I am new to Spring batch and couldn't figure out how to do this..
Basically I have a spring file poller which runs every N mins to look for files with some name (ex: A.txt & B.txt) in certain directory. At any moment in time, there could be max 2 files in this directory (A and B). Through Spring Batch Job, these two files will be processed and persisted to 2 different DB tables.
These files are somewhat similar, so the same processor/writer is used.
Right now the way I set up, every polling cycle 1 file is picked up and job is ran.
Let's say there are 2 files in the directory (A.txt and B.txt), is there a way to create 2 jobs so that both jobs can be run in parallel?
I believe that you can.

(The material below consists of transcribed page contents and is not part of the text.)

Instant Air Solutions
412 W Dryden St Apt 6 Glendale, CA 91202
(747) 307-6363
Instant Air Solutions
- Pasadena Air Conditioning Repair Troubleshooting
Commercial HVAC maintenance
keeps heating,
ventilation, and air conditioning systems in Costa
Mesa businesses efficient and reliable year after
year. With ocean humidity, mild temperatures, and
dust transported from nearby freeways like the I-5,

Since you are new in spring batch (just like me) I would recommend that you go through the domain language of a batch if you haven't done so already.
Then you may start by configuring your own asynchronous JobLauncher
. For example:
@Bean
public JobLauncher jobLauncher() throws Exception
{
SimpleJobLauncher jobLauncher = new SimpleJobLauncher();
jobLauncher.setJobRepository(jobRepository);
jobLauncher.setTaskExecutor(new SimpleAsyncTaskExecutor());
jobLauncher.afterPropertiesSet();
return jobLauncher;
}
Pay special attention to SimpleAsyncTaskExecutor
(the job repo can be autowired). This configuration will allow asynchronous execution as visualized next:
Compare it with the synchronous execution flow:
Maybe it would additionally help to quote the SimpleJobLauncher
java doc:
Simple implementation of the JobLauncher interface. The Spring Core
TaskExecutor interface is used to launch a Job. This means that the
type of executor set is very important. If a SyncTaskExecutor is used,
then the job will be processed within the same thread that called the
launcher. Care should be taken to ensure any users of this class
understand fully whether or not the implementation of TaskExecutor
used will start tasks synchronously or asynchronously. The default
setting uses a synchronous task executor.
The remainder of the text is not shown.